Eldorado dos Carajás (PA) – A Agência Brasil convidou quatro agentes da reforma agrária no Pará para avaliar o que mudou, dez anos após o conflito que ficou conhecido como "Massacre de Eldorado dos Carajás", quando 19 sem-terras foram mortos pela Polícia Militar no município paraense.

Foram ouvidos o coordenador do Movimento dos Trabalhadores Rurais Sem Terra (MST) no Pará, Ulisses Manacás; o coordenador da Comissão Pastoral da Terra (CPT) no Pará, Jax Nildo Aragão Pinto; o superintendente do Instituto Nacional de Colonização e Reforma Agrária (Incra) do Pará, Cristiano Martins, e de Santarém, Pedro Aquino, e o chefe da polícia civil metropolitana, delegado Pedro Aquino.

Para o coordenador do MST, houve mais retrocessos que avanços."Os autores da violência se profissionalizaram e criaram milícias armadas, se oficializou os crimes no campo. Todos os grandes fazendeiros têm milícias armadas com participação de policiais". Nesses dez anos, 163 lideranças foram assassinadas no Pará. No ano do massacre, foram assassinados 33 trabalhadores. Esta estatística se repetiu em 2003.

Ulisses Manacás diz que as conseqüências são negativas. "Temos mais de 30 milhões de hectares de terras griladas, só perde para o Amazonas, que tem 55 milhões. Esse quadro faz com que a violência continue". E que Massacre inicia demarca uma nova fase de violência. "Até então quem matava trabalhador era pistoleiro, marca a atuação da polícia também assassinando.
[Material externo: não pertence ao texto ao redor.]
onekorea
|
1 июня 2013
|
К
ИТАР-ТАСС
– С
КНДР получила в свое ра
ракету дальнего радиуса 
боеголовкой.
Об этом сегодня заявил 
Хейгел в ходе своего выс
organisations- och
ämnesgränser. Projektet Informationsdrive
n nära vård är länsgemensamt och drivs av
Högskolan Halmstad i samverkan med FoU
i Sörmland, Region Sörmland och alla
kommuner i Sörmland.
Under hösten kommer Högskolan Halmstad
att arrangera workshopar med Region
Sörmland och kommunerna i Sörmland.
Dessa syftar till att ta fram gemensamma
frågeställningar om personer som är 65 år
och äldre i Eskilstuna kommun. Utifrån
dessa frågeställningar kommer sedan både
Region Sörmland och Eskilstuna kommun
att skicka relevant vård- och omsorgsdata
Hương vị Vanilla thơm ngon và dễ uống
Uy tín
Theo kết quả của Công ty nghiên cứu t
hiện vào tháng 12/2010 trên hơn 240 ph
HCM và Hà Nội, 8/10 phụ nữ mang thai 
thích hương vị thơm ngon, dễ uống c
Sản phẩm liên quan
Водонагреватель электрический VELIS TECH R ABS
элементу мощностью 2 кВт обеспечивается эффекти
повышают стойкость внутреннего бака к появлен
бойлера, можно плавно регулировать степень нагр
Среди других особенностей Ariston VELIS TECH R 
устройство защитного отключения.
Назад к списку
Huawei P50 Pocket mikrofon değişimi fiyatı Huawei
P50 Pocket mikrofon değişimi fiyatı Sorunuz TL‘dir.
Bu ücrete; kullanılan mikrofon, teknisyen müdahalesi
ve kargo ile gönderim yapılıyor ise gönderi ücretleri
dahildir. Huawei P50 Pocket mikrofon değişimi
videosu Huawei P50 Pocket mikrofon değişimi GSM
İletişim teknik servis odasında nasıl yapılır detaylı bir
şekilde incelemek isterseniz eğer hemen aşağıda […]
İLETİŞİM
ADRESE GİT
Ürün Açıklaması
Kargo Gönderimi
A força do Estado eliminando trabalhadores".

Para o MST, o processo de reforma agrária também não avançou. "Não houve alteração nas políticas. Não tem novas linhas de crédito e seguro-agrícola, garantido em qualquer país", reclama. Ele afirma que os créditos existentes "são muito burocrático, pouquíssimos trabalhadores conseguem porque é exigido uma quantidade de terra limite e a propriedade tem que ser individual e os assentamentos são coletivos".

Outra dificuldade é que o "governo passado tentou mercantilizar a reforma agrária, retirando a responsabilidade do Incra de desapropriação e passando para estados e municípios, que têm que comprar a terra".

O coordenador estadual da CPT concorda que é difícil conseguir empréstimo pelas linhas de crédito do Estado. Jax Pinto não aprova o modelo de reforma adotado pelo Brasil, no qual o grileiro "vende para o Estado terra que era do próprio Estado".

Para o superintendente do Incra em Belém, na época do Massacre o governo "não deu uma resposta significativa no processo de reforma agrária. Isso fez as coisas se acirrarem, mas o conflito, apesar de toda a gravidade, contribuiu para o avanço da reforma".

Ele acredita, inclusive, que o assassinato da irmã Dorothy Stang foi uma "reação dos grileiros ao que o governo já estava de fazendo com a criação dos Planos de Assentamento". A superintendência do Incra em Santarém foi criada, no ano passado, após o assassinato da missionária. "A superintendência foi uma reivindicação do movimento social", diz o superintendente do Incra em Santarém, Pedro Aquino. Em 2005, 18 mil famílias foram assentadas pela superintendência.

O diretor da Polícia Civil metropolitana, delegado Ruy Romão, diz que, no Pará, poucas são as ações diretas. "Essa ausência do Estado faz com que ocorram esses crimes". Sobre as conseqüências do massacre no trabalho da polícia, ele afirma que "toda atividade humana, todo dia se aprimora".